On larger computers back at the University of Western Australia, Imberger and his students can monitor spectacular graphic models, whose behaviour changes according to the parameters fed into them. A wave movement pulsates in different colours across the screen. The effects on the motion of deeper layers of water can also be seen.

This approach offers a better understanding of water-related environmental problems, and a better basis for tackling them. And it allows the future responses of aquatic environments to be predicted with greater certainty, in advance, say, of development projects or planned discharges. These are just some of the potential environmental benefits of Jörg Imberger’s research.

The global span of Professor Imberger’s work was another factor behind the decision to award him the Water Prize.

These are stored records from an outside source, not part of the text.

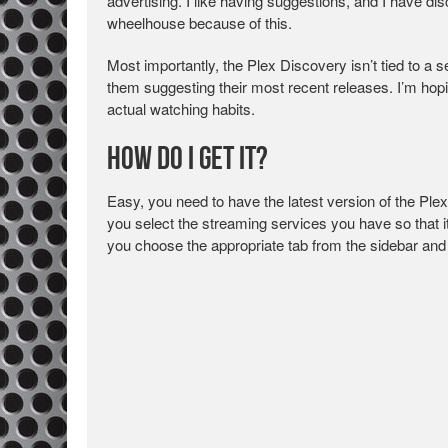
advertising. I like having suggestions, and I have
wheelhouse because of this.
Most importantly, the Plex Discovery isn’t tied to a s
them suggesting their most recent releases. I’m hop
actual watching habits.
How Do I Get It?
Easy, you need to have the latest version of the Ple
you select the streaming services you have so that 
you choose the appropriate tab from the sidebar and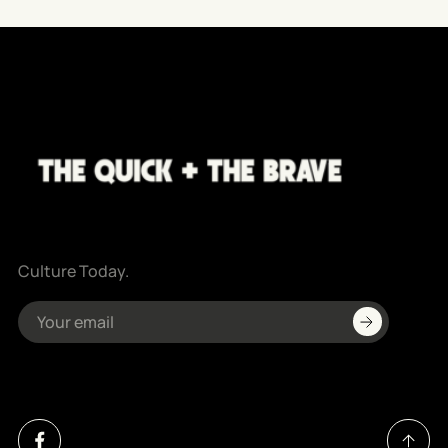
Culture Today.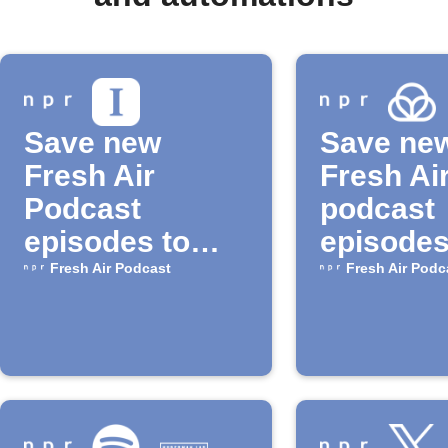
Save new
Save ne
Fresh Air
Fresh Ai
Podcast
podcast
episodes to
episodes
Instapaper
Raindrop
Fresh Air Podcast
Fresh Air Podc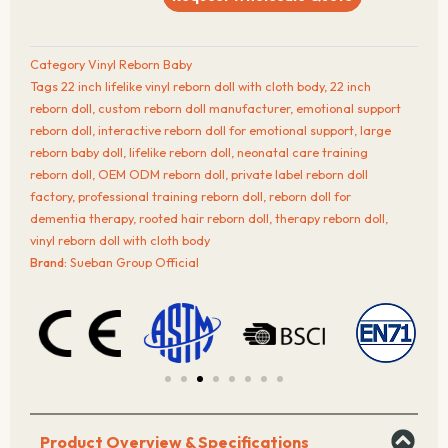
Inch
Lifelike
Vinyl
Category
Vinyl Reborn Baby
Reborn
Tags
22 inch lifelike vinyl reborn doll with cloth body
,
22 inch
Doll
reborn doll
,
custom reborn doll manufacturer
,
emotional support
with
reborn doll
,
interactive reborn doll for emotional support
,
large
Cloth
reborn baby doll
,
lifelike reborn doll
,
neonatal care training
Body
reborn doll
,
OEM ODM reborn doll
,
private label reborn doll
quantity
factory
,
professional training reborn doll
,
reborn doll for
dementia therapy
,
rooted hair reborn doll
,
therapy reborn doll
,
vinyl reborn doll with cloth body
Brand:
Sueban Group Official
Product Overview & Specifications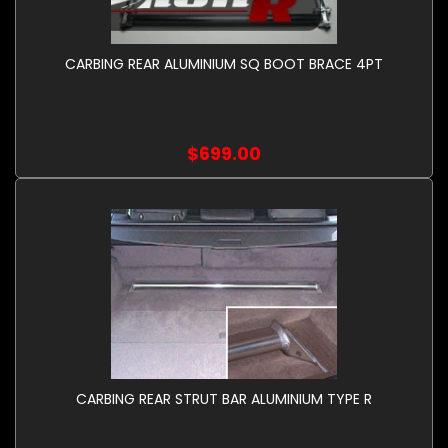
CARBING REAR ALUMINIUM SQ BOOT BRACE 4PT
$699.00
CARBING REAR STRUT BAR ALUMINIUM TYPE R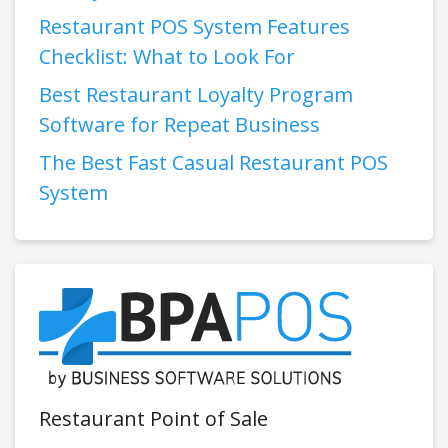
Restaurant POS System Features
Checklist: What to Look For
Best Restaurant Loyalty Program
Software for Repeat Business
The Best Fast Casual Restaurant POS
System
Restaurant Point of Sale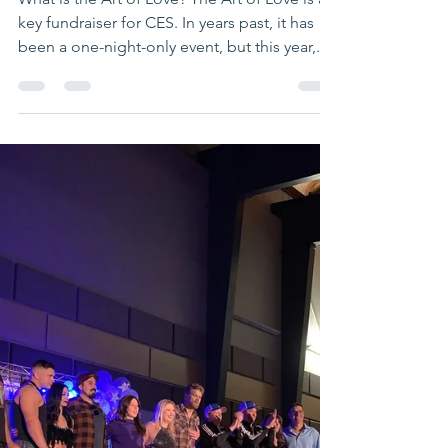
What is the Art of Love? The Art of Love is a
key fundraiser for CES. In years past, it has
been a one-night-only event, but this year,...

To give just a few examples of the projects simultaneously claiming his attention, he is studying internal waves in tidal flows in the Netherlands, ways of maintaining water quality following the building of the Bakun dam in Borneo, the impact of bottom topography on water motion in the Valdivia estuary in Chile, the effects of waves on the biogeochemical balance of Lake Kinneret in Israel, the amounts of wastewater a reservoir in Brazil can absorb, and transport mechanisms in Lake Biwa in Japan and their consequences.

The benefits of his global experience are, perhaps, the next generation of water researchers. Professor Imberger was responsible for initiating the first environmental engineering course in Australia and also founded the Department of Environmental Engineering at the University of Western Australia. Professor Imberger’s achievements are all the more noteworthy since, as a researcher, he has gained worldwide eminence, but he is equally committed to improving outcomes for students.